What is required:
Return each line of the data below that contains the string "side".

Saved entries:
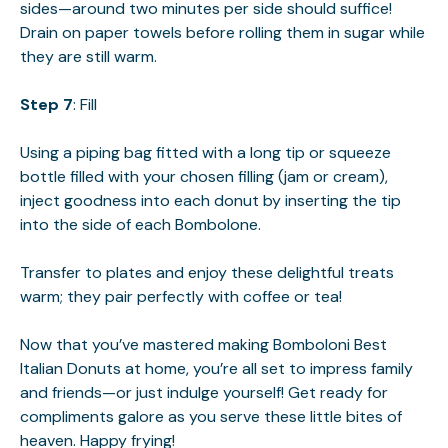
sides—around two minutes per side should suffice!
Drain on paper towels before rolling them in sugar while
they are still warm.
Step 7
: Fill
Using a piping bag fitted with a long tip or squeeze
bottle filled with your chosen filling (jam or cream),
inject goodness into each donut by inserting the tip
into the side of each Bombolone.
Transfer to plates and enjoy these delightful treats
warm; they pair perfectly with coffee or tea!
Now that you’ve mastered making Bomboloni Best
Italian Donuts at home, you’re all set to impress family
and friends—or just indulge yourself! Get ready for
compliments galore as you serve these little bites of
heaven. Happy frying!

Response to the exercise:
sides—around two minutes per side should suffice!
into the side of each Bombolone.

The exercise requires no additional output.